++++ Data records

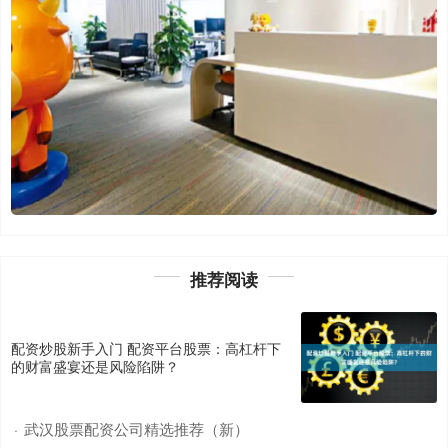
推荐阅读
配资炒股新手入门 配资平台股票：高杠杆下
的财富盛宴还是风险陷阱？
武汉股票配资公司精选推荐（新）
·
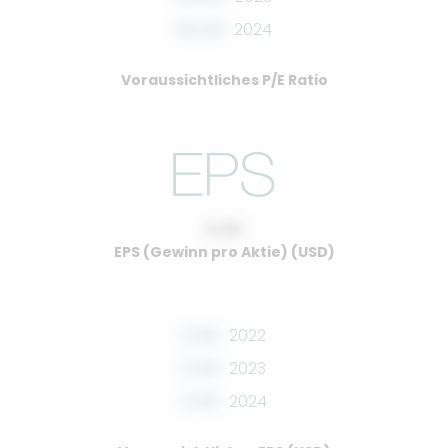
00.00
2024
Voraussichtliches P/E Ratio
0.00
EPS (Gewinn pro Aktie) (USD)
0.00
2022
0.00
2023
0.00
2024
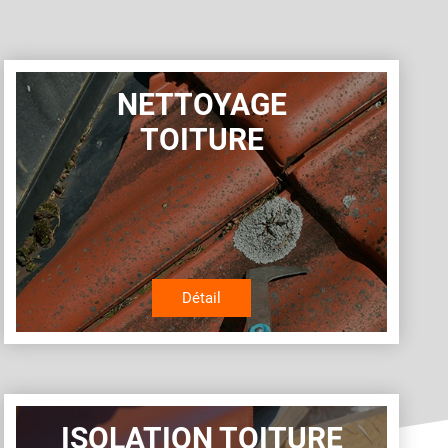
NETTOYAGE
TOITURE
Détail
ISOLATION TOITURE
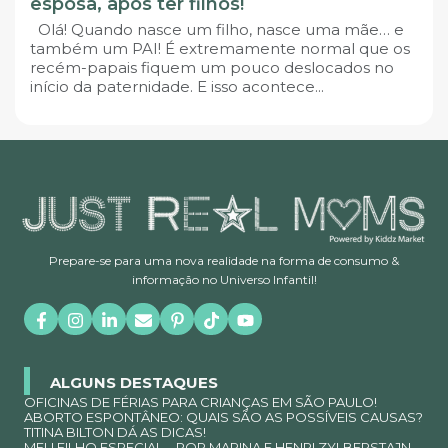
esposa, após ter filhos!
Olá! Quando nasce um filho, nasce uma mãe… e
também um PAI! É extremamente normal que os
recém-papais fiquem um pouco deslocados no
início da paternidade. E isso acontece...
Prepare-se para uma nova realidade na forma de consumo &
informação no Universo Infantil!
ALGUNS DESTAQUES
OFICINAS DE FÉRIAS PARA CRIANÇAS EM SÃO PAULO!
ABORTO ESPONTÂNEO: QUAIS SÃO AS POSSÍVEIS CAUSAS?
TITINA BILTON DÁ AS DICAS!
MEU FILHO ESPECIAL – POR MARINA E HENRI ZYLBERSTAJN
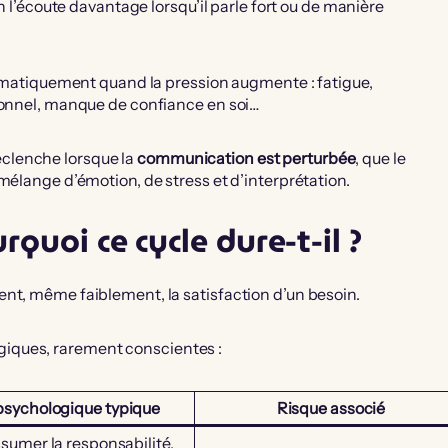
on l’écoute davantage lorsqu’il parle fort ou de manière
utomatiquement quand la pression augmente : fatigue,
rsonnel, manque de confiance en soi…
 déclenche lorsque la
communication est perturbée
, que le
mélange d’émotion, de stress et d’interprétation.
rquoi ce cycle dure-t-il ?
nt, même faiblement, la satisfaction d’un besoin.
iques, rarement conscientes :
psychologique typique
Risque associé
sumer la responsabilité,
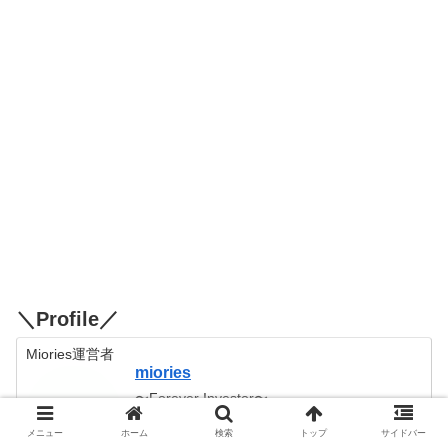
＼Profile／
Miories運営者
miories
〜Forever Investor〜
投資（株式・FX・暗号資産・ゴールドプラチ
ナ）に関する知識や記録を
メニュー
ホーム
検索
トップ
サイドバー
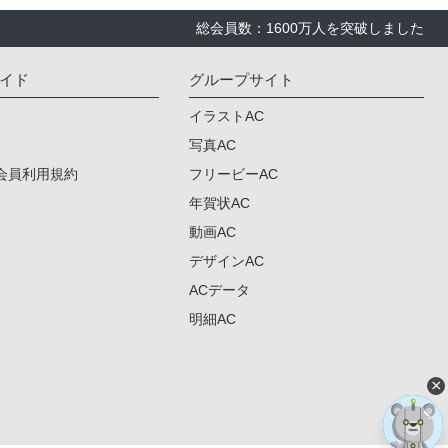
総会員数：1600万人を突破しました
イド
グループサイト
イラストAC
写真AC
会員利用規約
フリービーAC
年賀状AC
動画AC
デザインAC
ACデータ
明細AC
×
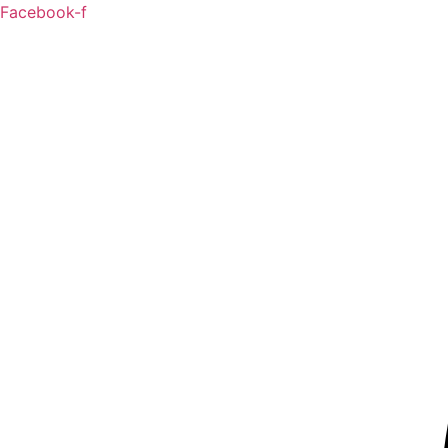
Zum
Facebook-f
Inhalt
springen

++++++++

Go through the entries above and output them exactly, without pictures.

推荐阅读
配资炒股新手入门 配资平台股票：高杠杆下
的财富盛宴还是风险陷阱？
武汉股票配资公司精选推荐（新）
·
00.00
2024
Voraussichtliches P/E Ratio
0.00
EPS (Gewinn pro Aktie) (USD)
0.00
2022
0.00
2023
0.00
2024
NETTOYAGE
TOITURE
Détail
ISOLATION TOITURE
esposa, após ter filhos!
Olá! Quando nasce um filho, nasce uma mãe… e
também um PAI! É extremamente normal que os
recém-papais fiquem um pouco deslocados no
início da paternidade. E isso acontece...
Prepare-se para uma nova realidade na forma de consumo &
informação no Universo Infantil!
ALGUNS DESTAQUES
OFICINAS DE FÉRIAS PARA CRIANÇAS EM SÃO PAULO!
ABORTO ESPONTÂNEO: QUAIS SÃO AS POSSÍVEIS CAUSAS?
TITINA BILTON DÁ AS DICAS!
MEU FILHO ESPECIAL – POR MARINA E HENRI ZYLBERSTAJN
on l’écoute davantage lorsqu’il parle fort ou de manière
utomatiquement quand la pression augmente : fatigue,
rsonnel, manque de confiance en soi…
 déclenche lorsque la
communication est perturbée
, que le
mélange d’émotion, de stress et d’interprétation.
rquoi ce cycle dure-t-il ?
nt, même faiblement, la satisfaction d’un besoin.
iques, rarement conscientes :
psychologique typique
Risque associé
sumer la responsabilité,
＼Profile／
Miories運営者
miories
〜Forever Investor〜
投資（株式・FX・暗号資産・ゴールドプラチ
ナ）に関する知識や記録を
メニュー
ホーム
検索
トップ
サイドバー
総会員数：1600万人を突破しました
イド
グループサイト
イラストAC
写真AC
会員利用規約
フリービーAC
年賀状AC
動画AC
デザインAC
ACデータ
明細AC
×
Zum
Facebook-f
Inhalt
springen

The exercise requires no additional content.